Me llamaron para la primera entrevista, una seleccionadora externa, que me apabulló con preguntas que nada tenían que ver con contenidos del puesto.  Primero, me contó la orientación del trabajo a realizar, y comencé a entusiasmarme tanto que me desguarnecí y le relaté toda mi vida con pelos y señales... y no sólo la profesional, también la escolar y la personal.  Ella sonreía y tomaba datos.  Se interesó por los motivos de tal hecho, las soluciones que apliqué para tal error, las reflexiones sobre tal circunstancia...  Fue divertido, pero al salir me sentí tan escudriñado en mis emociones que me imaginé con el alma desnuda frente a ella. “¿Se lo contará todo a los de Recursos Humanos?”, pensé.  Tuve unas horas agitadas hasta mi desahogo con el hombre joven.  “No te preocupes.  Ya te habrá dicho que el contenido de la entrevista es confidencial, y significa eso, que lo hablado no sale del despacho.  Informará técnicamente de sus conclusiones... seguro que no contará ese enfado con tu hermano ni esa pelea con tu jefe del bar.  Creo que ha ido todo bien”.

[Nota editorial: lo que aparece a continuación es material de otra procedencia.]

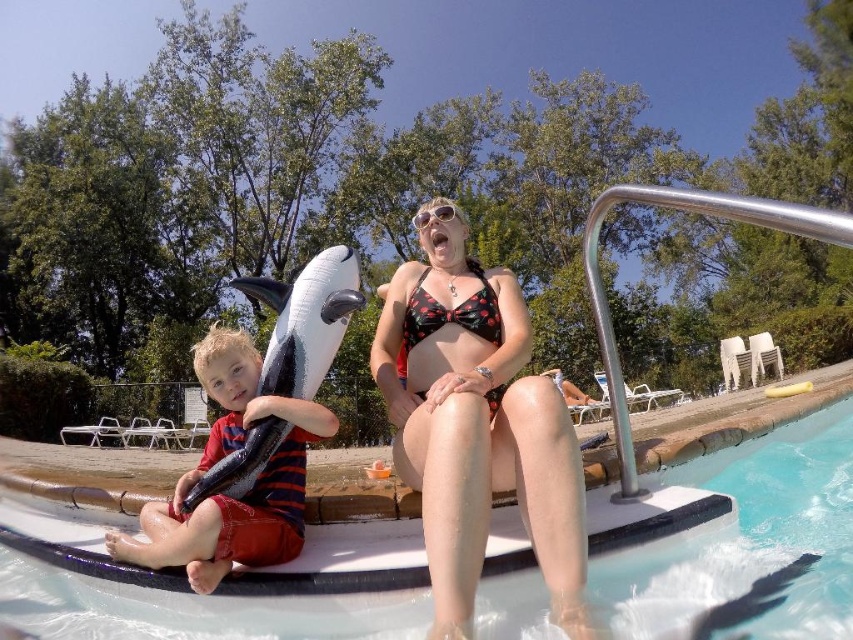 Looking at this image, you are a photographer standing at the poolside. You want to take a photo of the striped cotton shirt at left and the white glossy water at lower center. Which object is positioned lower in the frame?

The white glossy water at lower center is positioned lower in the frame than the striped cotton shirt at left. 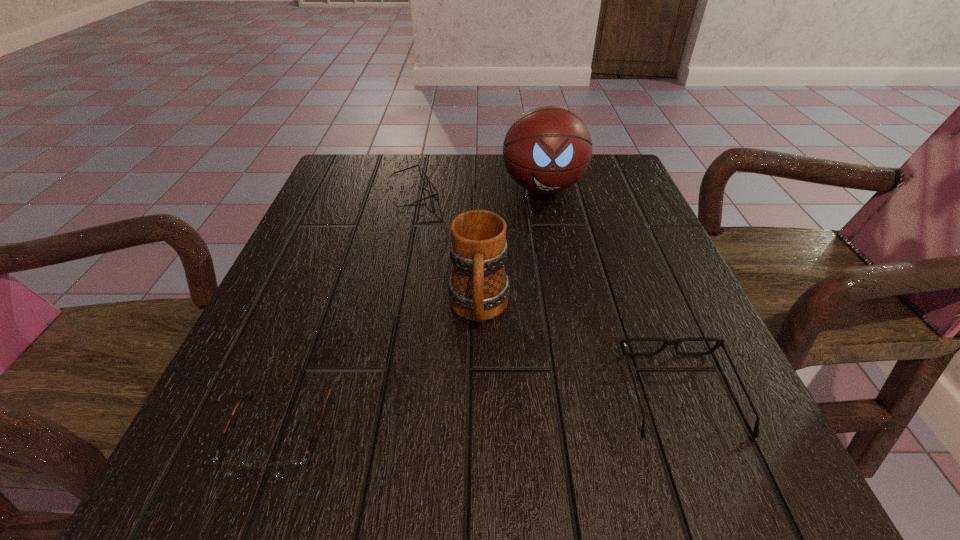 The width and height of the screenshot is (960, 540). I want to click on basketball, so click(x=548, y=149).

Image resolution: width=960 pixels, height=540 pixels. I want to click on mug, so click(478, 286).

Locate an element on the screen. the third nearest object is located at coordinates (478, 286).

Image resolution: width=960 pixels, height=540 pixels. What are the coordinates of `the farthest spectacles` in the screenshot? It's located at pyautogui.click(x=422, y=174).

At what (x,y) coordinates should I click in order to perform the action: click on the rightmost spectacles. Please return your answer as a coordinate pair (x, y). Image resolution: width=960 pixels, height=540 pixels. Looking at the image, I should click on (719, 342).

The image size is (960, 540). I want to click on free point located 0.170m on the left of the basketball, so click(435, 188).

Identify the location of free space located 0.200m on the side of the third nearest object with the handle. The height and width of the screenshot is (540, 960). (478, 459).

The width and height of the screenshot is (960, 540). Identify the location of vacant area located 0.220m with the lenses facing outward on the farthest spectacles. (529, 195).

Locate an element on the screen. This screenshot has height=540, width=960. free space located on the front-facing side of the rightmost spectacles is located at coordinates (632, 267).

Image resolution: width=960 pixels, height=540 pixels. I want to click on free region located 0.260m on the front-facing side of the rightmost spectacles, so click(x=627, y=254).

Después de rumiar sobre el asunto, empecé a buscar documentación referida a Recursos Humanos y similares.  Me empapé de lecturas, que fueron confirmando y ampliando las teorías forjadas en mis reflexiones ante el clima de la empresa... y el entusiasmo crecía.  Pasé noches sin dormir preguntándome en cada página por qué no se aplicaba desde ya cualquier ideología de gestión que pasaba ante mis ojos.  Me asombraba de que todo, absolutamente todo, estuviera escrito desde antes de los 50.  ¿Por qué las empresas, mi empresa, seguían entre lanzas y piedras, viviendo en una cueva y vestidas con taparrabos?  Otra vez me asaltó la rebeldía, busqué culpables, investigué a los inocentes, y me propuse ser el salvador de las generaciones venideras en asuntos para la gestión de las personas.

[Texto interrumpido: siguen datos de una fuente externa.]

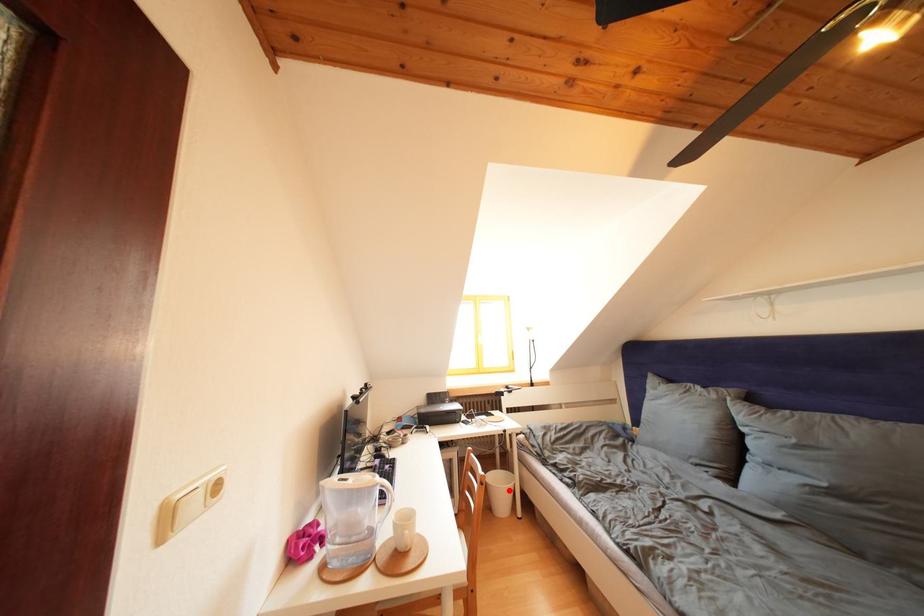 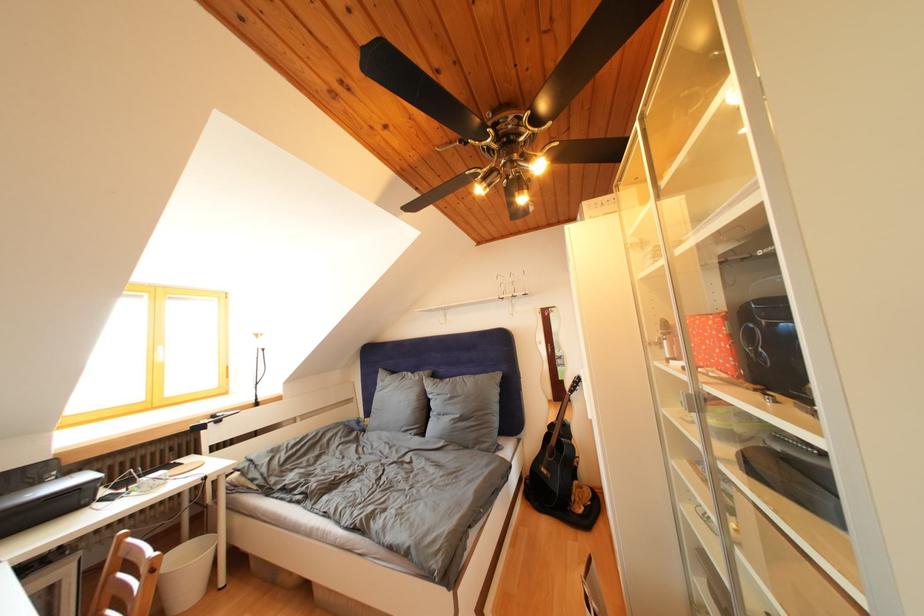 Where in the second image is the point corresponding to the highlighted location from the first image?

(198, 565) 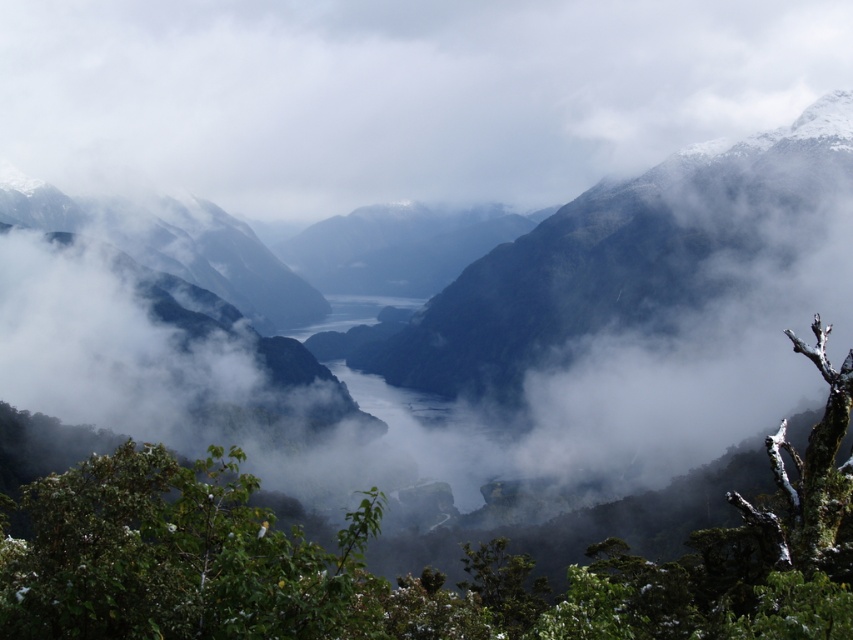 Question: Does white fluffy cloud at center have a lesser width compared to green leafy tree at center?

Choices:
 (A) no
 (B) yes

Answer: (A)

Question: Is white fluffy cloud at center behind green leafy tree at center?

Choices:
 (A) yes
 (B) no

Answer: (A)

Question: Is white fluffy cloud at center below green leafy tree at center?

Choices:
 (A) no
 (B) yes

Answer: (A)

Question: Which of the following is the closest to the observer?

Choices:
 (A) (102, 460)
 (B) (666, 28)

Answer: (A) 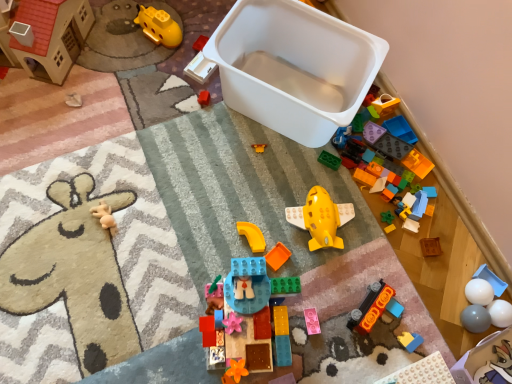 Where is `free location to the right of cardboard house at upper left, the 1th toy positioned from the left`? free location to the right of cardboard house at upper left, the 1th toy positioned from the left is located at coordinates (111, 71). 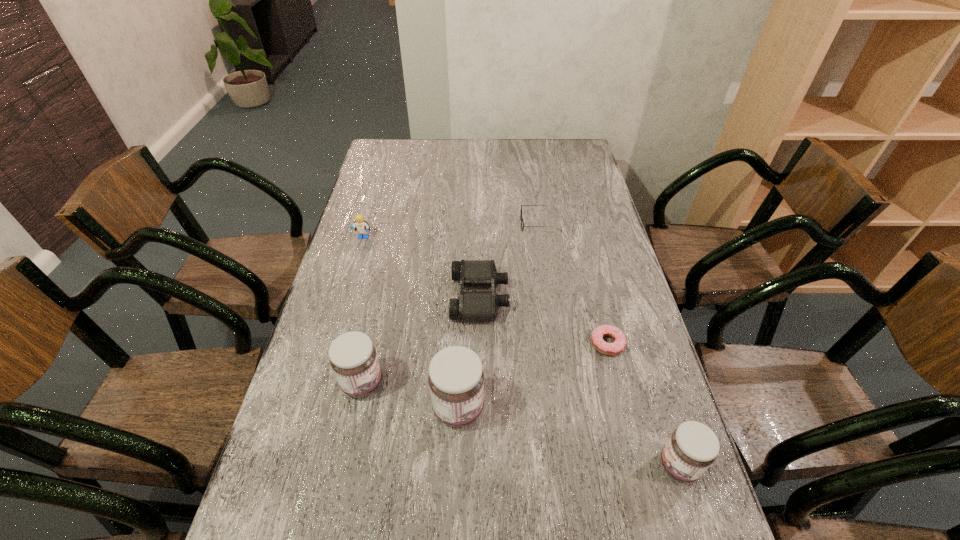 You are a GUI agent. You are given a task and a screenshot of the screen. Output one action in this format:
    pyautogui.click(x=<x>, y=<y>)
    Task: Click on the Lego
    The width and height of the screenshot is (960, 540).
    Given the screenshot: What is the action you would take?
    pyautogui.click(x=361, y=226)

Find the location of `doughnut`. doughnut is located at coordinates (611, 349).

The image size is (960, 540). Identify the location of the shortest object. (611, 349).

Find the location of a particular element. The image size is (960, 540). vacant space situated 0.290m on the front label of the second tallest jam is located at coordinates (499, 383).

Identify the location of free space located on the front label of the second jam from left to right. This screenshot has width=960, height=540. (576, 408).

I want to click on free point located on the front label of the fifth shortest object, so click(590, 465).

Where is `vacant space located 0.260m on the front label of the fifth shortest object`? vacant space located 0.260m on the front label of the fifth shortest object is located at coordinates (540, 465).

Image resolution: width=960 pixels, height=540 pixels. What are the coordinates of `free space located 0.120m on the front label of the fifth shortest object` in the screenshot? It's located at (604, 465).

Where is `free region located 0.190m through the lenses of the spectacles`? The height and width of the screenshot is (540, 960). free region located 0.190m through the lenses of the spectacles is located at coordinates (467, 224).

At what (x,y) coordinates should I click in order to perform the action: click on free space located 0.050m through the lenses of the spectacles. Please return your answer as a coordinate pair (x, y). Looking at the image, I should click on (506, 224).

Al cabo de unas tres semanas, me llamaron para nuevas entrevistas, dos en concreto, con quien hoy es mi jefa y con el Director de Recursos Humanos.  Si antes aluciné, al escuchar a este hombre, ahora ya con más conocimiento de causa, se me abrieron los cielos. ¡Lo que pretendía implantar en la empresa!  Escuché ideología pura, deseo de cambio, de nuevo estilo, de revolución cultural... y me vi con los aparejos de un guerrero saliendo a batallar para imponer el nuevo orden mundial.  Yo sí que tuve batalla, batalla para calmar esas ansias sobrevenidas y poder pensar con tranquilidad sobre lo que había oído y no cómo lo había interpretado.  Me volvió el susto, porque creí que en esta entrevista otra vez había expresado más de la cuenta, con más vehemencia de la recomendada, dando la impresión de ser un elemento potencialmente conflictivo en la red empresarial.  Y ahora sí que me interesaba el puesto y, si no lo conseguía, me atacaría un depresión endógena que me sumiría en la más profunda de las cavernas.

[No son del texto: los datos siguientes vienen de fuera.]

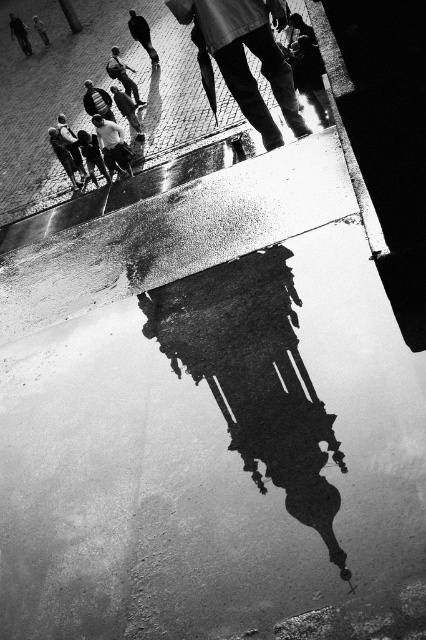 Question: Does white cotton shirt at center have a smaller size compared to smooth leather shoe at center?

Choices:
 (A) yes
 (B) no

Answer: (A)

Question: Is white cotton shirt at center further to the viewer compared to matte black helmet at center?

Choices:
 (A) no
 (B) yes

Answer: (A)

Question: Which point is farther to the camera?

Choices:
 (A) (26, 38)
 (B) (114, 92)
 (C) (45, 32)
 (D) (104, 93)

Answer: (A)

Question: Which of the following is the farthest from the observer?

Choices:
 (A) matte black helmet at center
 (B) smooth leather shoe at center
 (C) smooth skin person at upper left

Answer: (C)

Question: Which object is positioned farthest from the smooth leather shoe at center?

Choices:
 (A) dark gray jeans at center
 (B) matte black helmet at center
 (C) matte black jacket at center
 (D) matte white shirt at lower left

Answer: (D)

Question: Does white cotton shirt at center lie behind matte white shirt at lower left?

Choices:
 (A) yes
 (B) no

Answer: (B)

Como ya he anticipado, sí, fui elegido.

Recibí la comunicación de labios de mi jefe, con su sonrisa de oreja a oreja, felicitándome con efusión y augurándome la mejor de las carreras.  Charlamos animadamente, conocí detalles de primera mano sobre los nuevos aires de Recursos Humanos, y me contagió la satisfacción de saber que la estrategia de la empresa iba en sintonía con nuestras ideas de cambio sobre la gestión de las personas.  Supe agradecerle su confianza y aquella recomendación para la formación “extraña”.  Y hoy entiendo su comportamiento, que basó en la más elemental práctica de liderazgo: buscar la mejor ocupación para el interés y el perfil individual... aunque suponga esa pérdida de un elemento valioso en tu equipo.  “Al fin y al cabo, perteneces a la empresa, no a mi departamento”, concluyó aquella conversación.